Ia mengucapkan terimakasih kepada seluruh unsur SAR Gabungan yang turut mendukung dalam proses pencarian korban.
Oka juga menghimbau masyarakat yang melakukan aktivitas di perairan untuk senantiasa menggunakan alat pelindung diri (APD) untuk mengantisipasi jika terjadi hal yang tidak diinginkan.
“Selalu sedia dan pakai life jaket demi keselamatan bersama,” tutup Oka.
Sebelumnya seorang nelayan Belitung Timur berinisial A hilang setelah terjatuh dari kapal di perairan Pantai Burung Mandi, Sabtu (9/8/2025).
Pria 38 tahun itu jatuh saat menjaring ikan bersama rekannya sekitar pukul 18.12 WIB.

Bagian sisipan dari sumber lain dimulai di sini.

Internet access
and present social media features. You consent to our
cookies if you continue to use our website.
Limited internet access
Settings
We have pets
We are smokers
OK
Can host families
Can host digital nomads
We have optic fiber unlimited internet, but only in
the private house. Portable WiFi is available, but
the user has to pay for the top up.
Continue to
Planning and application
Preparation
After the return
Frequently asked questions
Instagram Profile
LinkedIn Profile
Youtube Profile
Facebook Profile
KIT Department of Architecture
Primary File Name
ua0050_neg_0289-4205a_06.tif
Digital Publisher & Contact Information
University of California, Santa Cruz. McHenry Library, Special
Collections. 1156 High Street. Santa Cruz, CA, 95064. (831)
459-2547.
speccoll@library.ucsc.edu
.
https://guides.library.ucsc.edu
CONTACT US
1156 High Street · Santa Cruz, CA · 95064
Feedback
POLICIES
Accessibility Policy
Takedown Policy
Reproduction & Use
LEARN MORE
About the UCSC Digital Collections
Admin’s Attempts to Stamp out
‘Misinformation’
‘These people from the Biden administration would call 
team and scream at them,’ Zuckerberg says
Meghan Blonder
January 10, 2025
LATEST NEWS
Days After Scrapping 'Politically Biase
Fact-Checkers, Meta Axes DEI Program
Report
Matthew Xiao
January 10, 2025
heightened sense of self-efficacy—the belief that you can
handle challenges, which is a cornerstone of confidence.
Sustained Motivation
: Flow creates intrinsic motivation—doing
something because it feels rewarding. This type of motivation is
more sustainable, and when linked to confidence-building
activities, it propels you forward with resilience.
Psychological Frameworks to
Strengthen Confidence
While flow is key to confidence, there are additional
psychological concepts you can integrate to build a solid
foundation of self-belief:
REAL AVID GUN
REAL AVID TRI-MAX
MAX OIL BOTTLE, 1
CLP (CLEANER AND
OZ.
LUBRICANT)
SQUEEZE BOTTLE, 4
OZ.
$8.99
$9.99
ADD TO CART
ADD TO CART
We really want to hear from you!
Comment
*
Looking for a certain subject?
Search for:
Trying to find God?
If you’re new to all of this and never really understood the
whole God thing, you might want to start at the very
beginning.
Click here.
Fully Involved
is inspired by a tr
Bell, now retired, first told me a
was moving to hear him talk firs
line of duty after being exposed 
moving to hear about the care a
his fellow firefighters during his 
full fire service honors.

Korban saat itu hendak mencoba menurunkan jaring namun terjatuh dari kapal akibat dihantam gelombang.
Rekannya langsung berusaha menolong korban namun korban terbawa arus.
Melihat hal itu, rekan korban langsung melaporkan ke istri korban dan kemudian diteruskan ke Kansar Pangkalpinang.